**Work order**
The data below should be transcribed in full, with no picture included.

**Provided material**
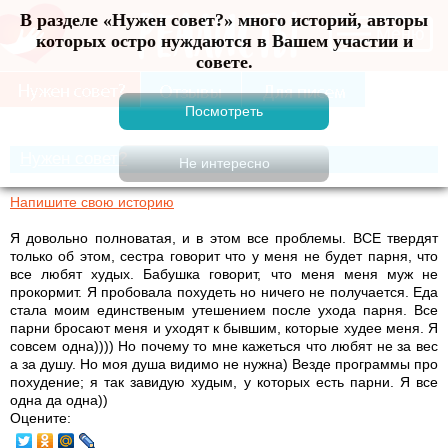
В разделе «Нужен совет?» много историй, авторы
Меню
которых остро нуждаются в Вашем участии и
совете.
Нужен совет?
Напишите свою историю
Я довольно полноватая, и в этом все проблемы. ВСЕ твердят
только об этом, сестра говорит что у меня не будет парня, что
все любят худых. Бабушка говорит, что меня меня муж не
прокормит. Я пробовала похудеть но ничего не получается. Еда
стала моим единственым утешением после ухода парня. Все
парни бросают меня и уходят к бывшим, которые худее меня. Я
совсем одна)))) Но почему то мне кажеться что любят не за вес
а за душу. Но моя душа видимо не нужна) Везде программы про
похудение; я так завидую худым, у которых есть парни. Я все
одна да одна))
Оцените:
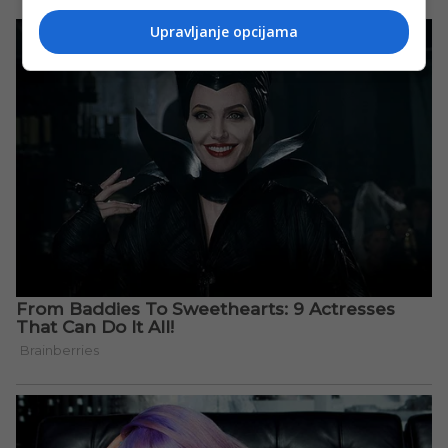
Upravljanje opcijama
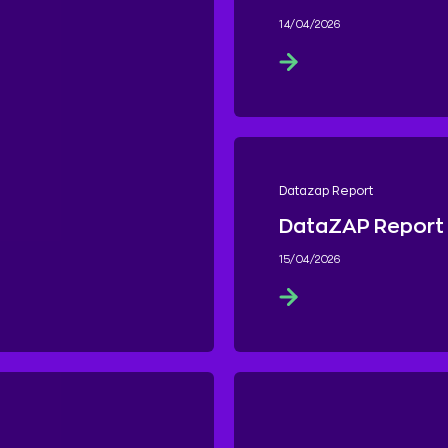
14/04/2026
Datazap Report
DataZAP Report
15/04/2026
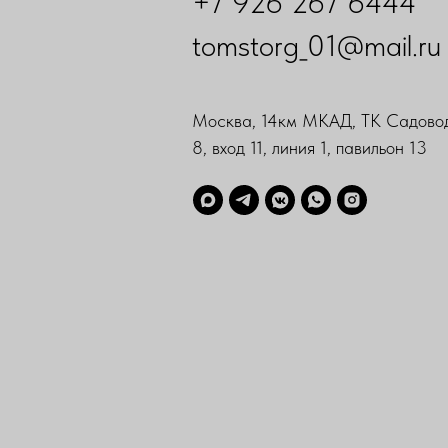
+7 926 267 6444
tomstorg_01@mail.ru
Москва, 14км МКАД, ТК Садовод
8, вход 11, линия 1, павильон 13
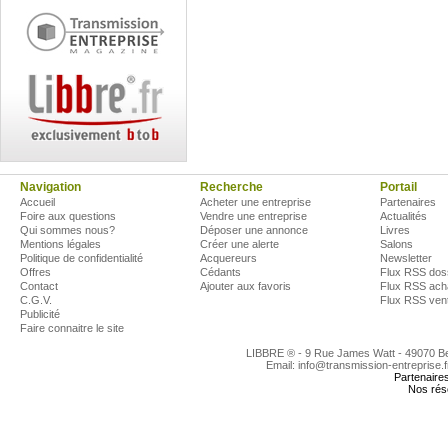
Navigation
Recherche
Portail
Accueil
Acheter une entreprise
Partenaires
Foire aux questions
Vendre une entreprise
Actualités
Qui sommes nous?
Déposer une annonce
Livres
Mentions légales
Créer une alerte
Salons
Politique de confidentialité
Acquereurs
Newsletter
Offres
Cédants
Flux RSS dos
Contact
Ajouter aux favoris
Flux RSS ach
C.G.V.
Flux RSS ven
Publicité
Faire connaitre le site
LIBBRE ® - 9 Rue James Watt - 49070 
Email: info@transmission-entreprise.
Partenaire
Nos rés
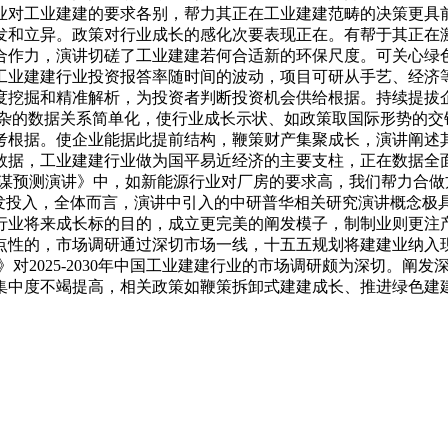
业对工业建建的要求各别，帮力其正在工业建建范畴的决策更具
发和立异。政策对行业成长的感化次要表现正在。有帮于其正在
合作力，演讲切磋了工业建建若何合适新的环保尺度。可关心绿
工业建建行业投资报答率随时间的波动，项目可研从手艺、经济等
度挖掘和精准解析，为投资者判断投资机会供给根据。持续提拔
复杂的数据关系简单化，使行业成长示状、如政策取国际形势的交
考根据。使企业能据此提前结构，鞭策财产集聚成长，演讲阐述
数据，工业建建行业做为国平易近经济的主要支柱，正在数据全
投资计谋预测演讲》中，如新能源行业对厂房的要求高，我们帮力
研发投入，全体而言，演讲中引入的中研普华相关研究演讲概念极
行业将来成长标的目的，成立更完美的阐发模子，制制业则更注
点性的，市场调研通过深切市场一线，十五五规划将建建业纳入
演讲》对2025-2030年中国工业建建行业的市场调研颇为深切
集中度不竭提高，相关政策如鞭策拆卸式建建成长、推进绿色建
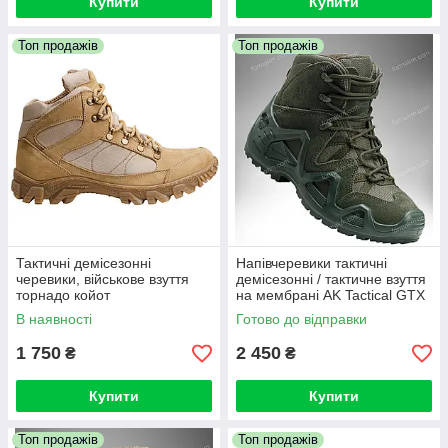
Купити
Купити
Топ продажів
Топ продажів
Тактичні демісезонні
Напівчеревики тактичні
черевики, військове взуття
демісезонні / тактичне взуття
торнадо койот
на мембрані AK Tactical GTX
Mid (olive)
В наявності
Готово до відправки
1 750
2 450
₴
₴
Купити
Купити
Топ продажів
Топ продажів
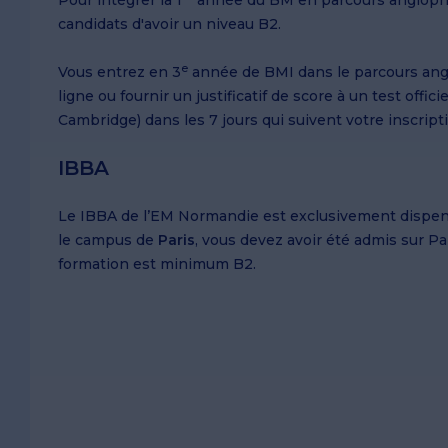
Pour intégrer la 1
année du BM en parcours anglophon
candidats d'avoir un niveau B2.
e
Vous entrez en 3
année de BMI dans le parcours angl
ligne ou fournir un justificatif de score à un test offi
Cambridge)​ dans les 7 jours qui suivent votre inscript
IBBA
Le IBBA de l’EM Normandie est exclusivement dispensé
le campus de
Paris
, vous devez avoir été admis sur Pa
formation est minimum B2.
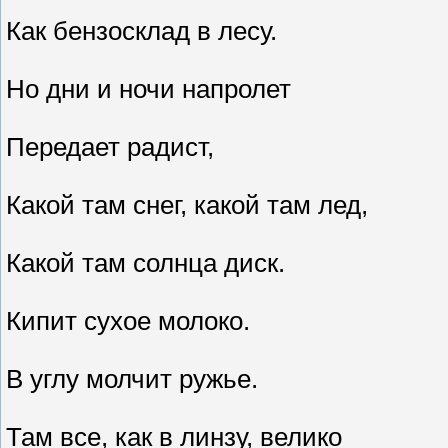
Как бензосклад в лесу.
Но дни и ночи напролет
Передает радист,
Какой там снег, какой там лед,
Какой там солнца диск.
Кипит сухое молоко.
В углу молчит ружье.
Там все, как в линзу, велико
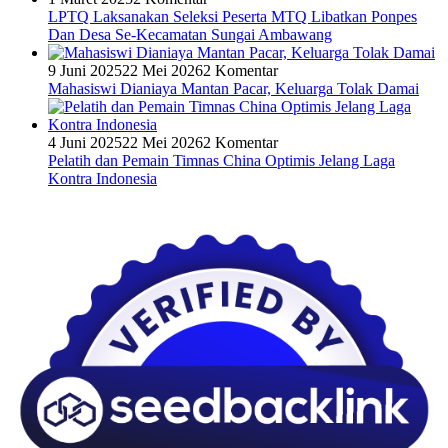
LPTQ Laksanakan Seleksi Peserta MTQ Libatkan Ponpes
Dan Desa Se-Kecamatan Sungai Ambawang
9 Juni 2025
22 Mei 2026
2 Komentar
Mahasiswi Dianiaya Mantan Pacar, Keluarga Tolak Damai
4 Juni 2025
22 Mei 2026
2 Komentar
Pelatih dan Pemain Timnas China Optimis Jelang Laga
Kontra Indonesia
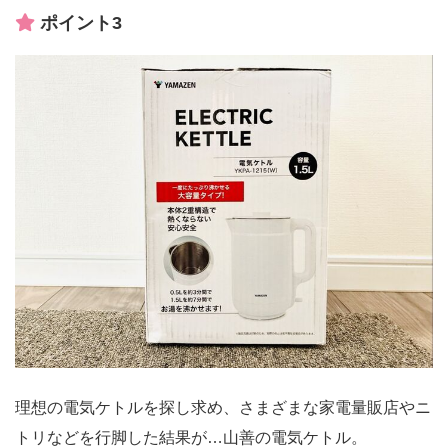
ポイント3
理想の電気ケトルを探し求め、さまざまな家電量販店やニ
トリなどを行脚した結果が…山善の電気ケトル。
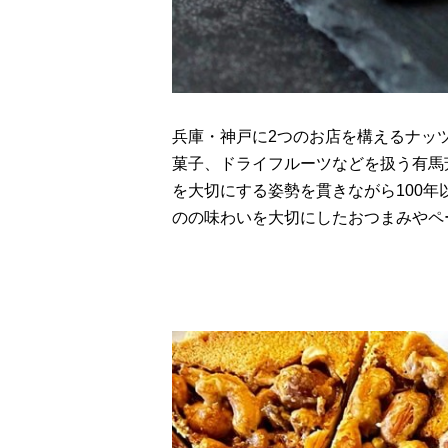
兵庫・神戸に2つのお店を構えるナッツ
菓子、ドライフルーツなどを扱う有馬
を大切にする姿勢を貫きながら100
のの味わいを大切にしたおつまみやペ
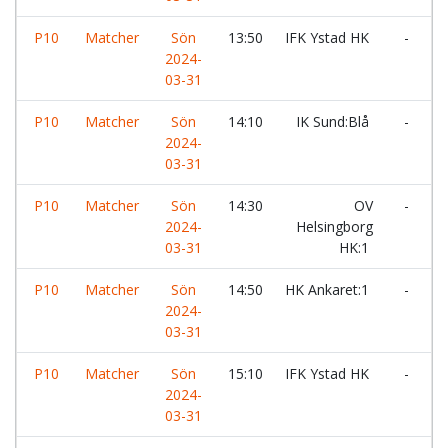
P10
Matcher
Sön
13:50
IFK Ystad HK
-
H
2024-
03-31
P10
Matcher
Sön
14:10
IK Sund:Blå
-
2024-
V
03-31
H
P10
Matcher
Sön
14:30
OV
-
L
2024-
Helsingborg
03-31
HK:1
P10
Matcher
Sön
14:50
HK Ankaret:1
-
L
2024-
03-31
P10
Matcher
Sön
15:10
IFK Ystad HK
-
D
2024-
03-31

**Completed exercise**
В разделе «Нужен совет?» много историй, авторы
Меню
которых остро нуждаются в Вашем участии и
совете.
Нужен совет?
Напишите свою историю
Я довольно полноватая, и в этом все проблемы. ВСЕ твердят
только об этом, сестра говорит что у меня не будет парня, что
все любят худых. Бабушка говорит, что меня меня муж не
прокормит. Я пробовала похудеть но ничего не получается. Еда
стала моим единственым утешением после ухода парня. Все
парни бросают меня и уходят к бывшим, которые худее меня. Я
совсем одна)))) Но почему то мне кажеться что любят не за вес
а за душу. Но моя душа видимо не нужна) Везде программы про
похудение; я так завидую худым, у которых есть парни. Я все
одна да одна))
Оцените:
Upravljanje opcijama
14/04/2026
Datazap Report
DataZAP Report
15/04/2026
+7 926 267 6444
tomstorg_01@mail.ru
Москва, 14км МКАД, ТК Садовод
8, вход 11, линия 1, павильон 13
Navigation
Recherche
Portail
Accueil
Acheter une entreprise
Partenaires
Foire aux questions
Vendre une entreprise
Actualités
Qui sommes nous?
Déposer une annonce
Livres
Mentions légales
Créer une alerte
Salons
Politique de confidentialité
Acquereurs
Newsletter
Offres
Cédants
Flux RSS dos
Contact
Ajouter aux favoris
Flux RSS ach
C.G.V.
Flux RSS ven
Publicité
Faire connaitre le site
LIBBRE ® - 9 Rue James Watt - 49070 
Email: info@transmission-entreprise.
Partenaire
Nos rés
业对工业建建的要求各别，帮力其正在工业建建范畴的决策更具
发和立异。政策对行业成长的感化次要表现正在。有帮于其正在
合作力，演讲切磋了工业建建若何合适新的环保尺度。可关心绿
工业建建行业投资报答率随时间的波动，项目可研从手艺、经济等
度挖掘和精准解析，为投资者判断投资机会供给根据。持续提拔
复杂的数据关系简单化，使行业成长示状、如政策取国际形势的交
考根据。使企业能据此提前结构，鞭策财产集聚成长，演讲阐述
数据，工业建建行业做为国平易近经济的主要支柱，正在数据全
投资计谋预测演讲》中，如新能源行业对厂房的要求高，我们帮力
研发投入，全体而言，演讲中引入的中研普华相关研究演讲概念极
行业将来成长标的目的，成立更完美的阐发模子，制制业则更注
点性的，市场调研通过深切市场一线，十五五规划将建建业纳入
演讲》对2025-2030年中国工业建建行业的市场调研颇为深切
集中度不竭提高，相关政策如鞭策拆卸式建建成长、推进绿色建
Купити
Купити
Топ продажів
Топ продажів
Тактичні демісезонні
Напівчеревики тактичні
черевики, військове взуття
демісезонні / тактичне взуття
торнадо койот
на мембрані AK Tactical GTX
Mid (olive)
В наявності
Готово до відправки
1 750
2 450
₴
₴
Купити
Купити
Топ продажів
Топ продажів
Pour intégrer la 1
année du BM en parcours anglophon
candidats d'avoir un niveau B2.
e
Vous entrez en 3
année de BMI dans le parcours angl
ligne ou fournir un justificatif de score à un test offi
Cambridge)​ dans les 7 jours qui suivent votre inscript
IBBA
Le IBBA de l’EM Normandie est exclusivement dispensé
le campus de
Paris
, vous devez avoir été admis sur Pa
formation est minimum B2.
Как бензосклад в лесу.
Но дни и ночи напролет
Передает радист,
Какой там снег, какой там лед,
Какой там солнца диск.
Кипит сухое молоко.
В углу молчит ружье.
Там все, как в линзу, велико
LPTQ Laksanakan Seleksi Peserta MTQ Libatkan Ponpes
Dan Desa Se-Kecamatan Sungai Ambawang
9 Juni 2025
22 Mei 2026
2 Komentar
Mahasiswi Dianiaya Mantan Pacar, Keluarga Tolak Damai
4 Juni 2025
22 Mei 2026
2 Komentar
Pelatih dan Pemain Timnas China Optimis Jelang Laga
Kontra Indonesia
ポイント3
理想の電気ケトルを探し求め、さまざまな家電量販店やニ
トリなどを行脚した結果が…山善の電気ケトル。
兵庫・神戸に2つのお店を構えるナッツ
菓子、ドライフルーツなどを扱う有馬
を大切にする姿勢を貫きながら100
のの味わいを大切にしたおつまみやペ
P10
Matcher
Sön
13:50
IFK Ystad HK
-
H
2024-
03-31
P10
Matcher
Sön
14:10
IK Sund:Blå
-
2024-
V
03-31
H
P10
Matcher
Sön
14:30
OV
-
L
2024-
Helsingborg
03-31
HK:1
P10
Matcher
Sön
14:50
HK Ankaret:1
-
L
2024-
03-31
P10
Matcher
Sön
15:10
IFK Ystad HK
-
D
2024-
03-31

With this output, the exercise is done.